> _PROBLEM TO WORK ON_:
Look through the data that follows and copy each line with the string "white".

> _INPUT_:
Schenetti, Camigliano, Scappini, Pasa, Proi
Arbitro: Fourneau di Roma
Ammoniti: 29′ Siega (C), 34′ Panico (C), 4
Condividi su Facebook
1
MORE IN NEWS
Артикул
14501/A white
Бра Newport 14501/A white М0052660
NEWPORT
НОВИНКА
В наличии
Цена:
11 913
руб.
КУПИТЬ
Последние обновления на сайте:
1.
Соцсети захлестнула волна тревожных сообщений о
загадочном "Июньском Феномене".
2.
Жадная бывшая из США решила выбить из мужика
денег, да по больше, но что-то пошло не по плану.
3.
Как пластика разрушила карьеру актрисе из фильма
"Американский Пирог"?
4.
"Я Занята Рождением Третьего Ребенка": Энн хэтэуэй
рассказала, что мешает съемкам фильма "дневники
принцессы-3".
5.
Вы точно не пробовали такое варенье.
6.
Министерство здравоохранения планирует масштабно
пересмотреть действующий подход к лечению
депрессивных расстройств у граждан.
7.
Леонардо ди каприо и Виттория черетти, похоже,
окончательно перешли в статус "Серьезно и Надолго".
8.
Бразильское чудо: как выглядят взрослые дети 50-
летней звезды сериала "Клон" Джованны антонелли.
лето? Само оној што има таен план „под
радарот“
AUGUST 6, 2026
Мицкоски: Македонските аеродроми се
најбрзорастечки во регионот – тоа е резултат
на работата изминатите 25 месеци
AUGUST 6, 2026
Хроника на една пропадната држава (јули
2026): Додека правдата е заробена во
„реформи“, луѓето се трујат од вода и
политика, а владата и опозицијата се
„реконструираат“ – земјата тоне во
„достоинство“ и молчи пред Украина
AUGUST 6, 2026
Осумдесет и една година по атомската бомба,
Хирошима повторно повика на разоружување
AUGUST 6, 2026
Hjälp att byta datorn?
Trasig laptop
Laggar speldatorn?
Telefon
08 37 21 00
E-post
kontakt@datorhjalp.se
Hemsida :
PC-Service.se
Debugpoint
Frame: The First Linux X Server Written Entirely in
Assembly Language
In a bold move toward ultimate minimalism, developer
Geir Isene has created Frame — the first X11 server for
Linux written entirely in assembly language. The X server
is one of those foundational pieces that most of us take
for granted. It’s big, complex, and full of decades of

> _TASK SOLUTION_:
14501/A white
Бра Newport 14501/A white М0052660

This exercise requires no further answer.